Initial Guesses for Finite Maneuver Optimization
The solution of finite-maneuver optimization problems using the direct transcription method requires that an initial guess or approximation for the optimization decision variables be supplied to the transcription-optimization system. Astrogator uses Legendre and Radau Pseudospectral global collocation methods (LPM and RPM), a global collocation method, for transcription, and the Sparse Nonlinear Optimizer (SNOPT) package for solving the nonlinear programming problem (NLP) that results from this transcription. Following LPM and RPM, the decision variables are the orbit states and the control functions (thrust attitude by spherical angles or unit vectors) at a set of nodes, and this set may also include the maneuver start/end time(s). Accordingly, an initial guess must be provided to the transcription solver for state-control functions sampled at these nodes. If the initial/final time of the maneuver is free, a guess for this epoch must also be provided. In Astrogator, a user can either import a pre-generated initial guess in the form of an Initial Guess File, or use an existing finite maneuver, as a source for the initial guess. Accordingly, Astrogator offers the following two methods of "seeding" an optimal finite maneuver:
- an Initial Guess File (*.nod), and,
- a finite maneuver
After an initial guess has been provided to Astrogator at a set of generic points following either of the above mechanisms, the "raw" guess data is internally resampled/interpolated at the quadrature nodes (e.g. the Legendre-Gauss-Lobatto nodes for LPM and Legendre-Gauss-Radau nodes for RPM) before numerical optimization is initiated.

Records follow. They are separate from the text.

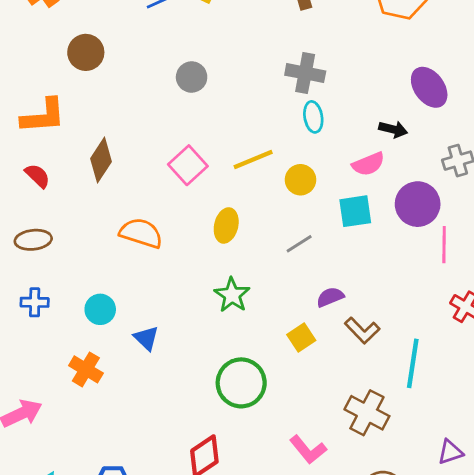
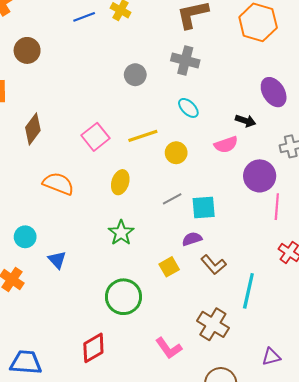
gray cross: (305, 73) -> (185, 60), moved
gray circle: (192, 77) -> (135, 75), moved
cyan ellipse: (313, 117) -> (188, 108), turned -40
cyan square: (355, 211) -> (204, 208), moved

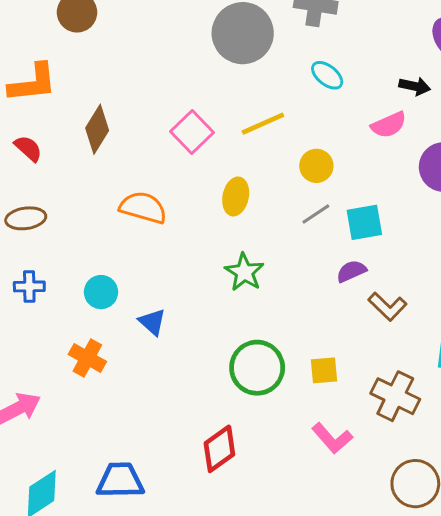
gray circle: (135, 75) -> (243, 33), size x1.8
yellow circle: (176, 153) -> (316, 166), moved
yellow square: (169, 267) -> (324, 370), moved, turned 30

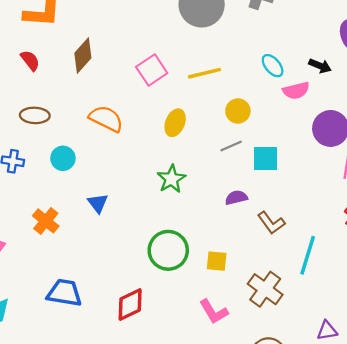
cyan ellipse: (327, 75) -> (273, 66), moved
brown ellipse: (26, 218) -> (35, 115), moved
purple semicircle: (351, 271) -> (236, 198), moved
cyan circle: (101, 292) -> (63, 158), moved
blue trapezoid: (120, 480) -> (64, 293), moved

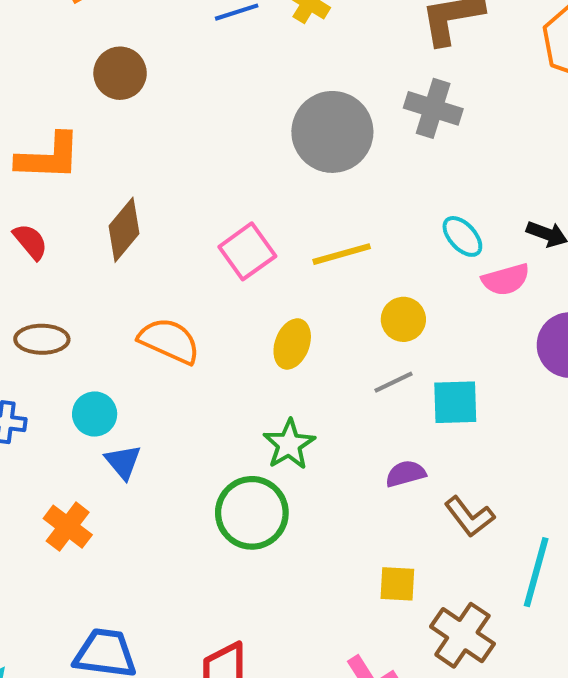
blue triangle: (98, 203) -> (123, 462), moved
green circle: (168, 250) -> (252, 513), moved
yellow square: (217, 261) -> (397, 584), moved

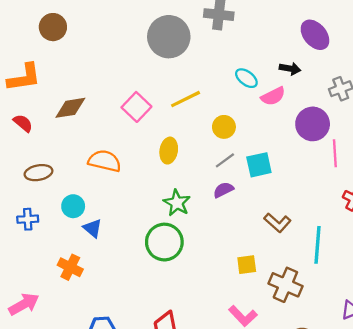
brown diamond: (124, 230) -> (70, 108), turned 52
purple semicircle: (406, 474) -> (223, 190), moved

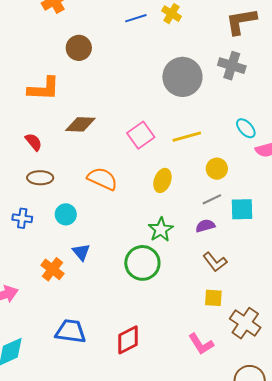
red semicircle: (23, 123) -> (34, 142), moved
brown L-shape: (277, 223) -> (215, 262), moved
blue triangle: (93, 228) -> (81, 252), moved

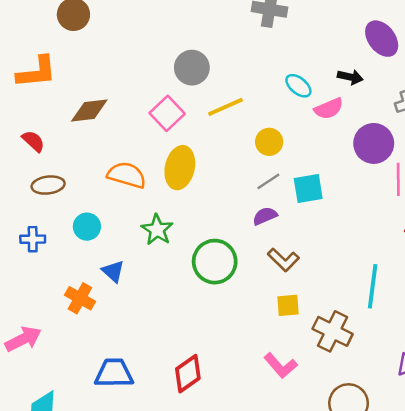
gray circle: (182, 77) -> (192, 68), moved, size x0.7
yellow ellipse: (162, 180) -> (180, 168), moved, size x1.4
green star: (161, 230) -> (157, 230), moved
green circle: (142, 263) -> (215, 262), moved

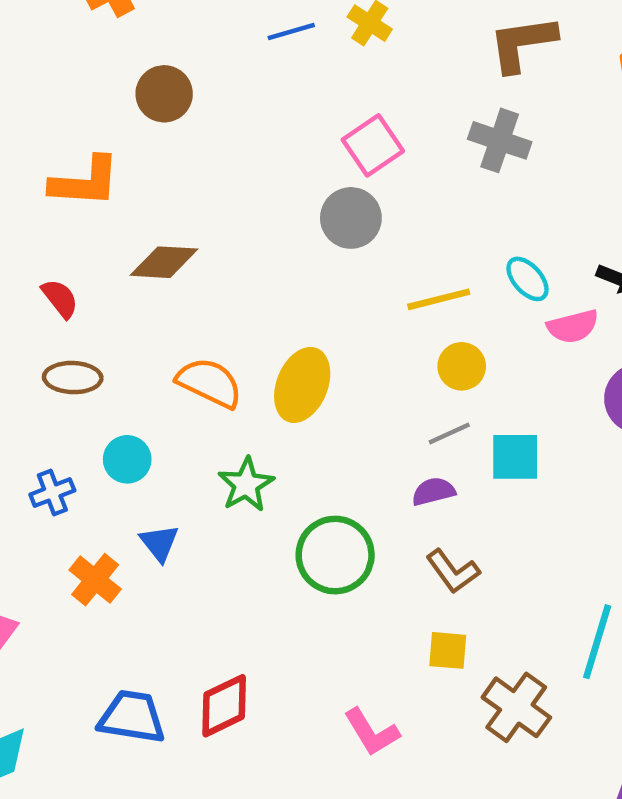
yellow line: (225, 107) -> (439, 299), moved
pink square: (167, 113) -> (373, 145), moved
blue cross: (33, 239) -> (52, 493), moved, turned -30
pink L-shape: (281, 366) -> (372, 732), moved
red diamond: (188, 374) -> (224, 706), moved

The quality of an initial guess is critical in determining the convergence performance of a gradient-based numerical optimization library such as SNOPT. A "good" initial guess is one which is "close" to a locally optimum solution of the problem under consideration, and/or is near-feasible. See references [1, 2, 3] for details.
[1] Bruce Conway, ed., Spacecraft Trajectory Optimization. Cambridge University Press, Cambridge, England, U.K., 2010., Chap. 1
[2] John T. Betts., Practical Methods for Optimal Control and Estimation Using Nonlinear Programming. Society for Industrial & Applied Mathematics; 2nd edition., 2009., Chaps.1–3.
[3] Jorge Nocedal and Stephen Wright., Numerical Optimization. Springer 2nd edition., 2006.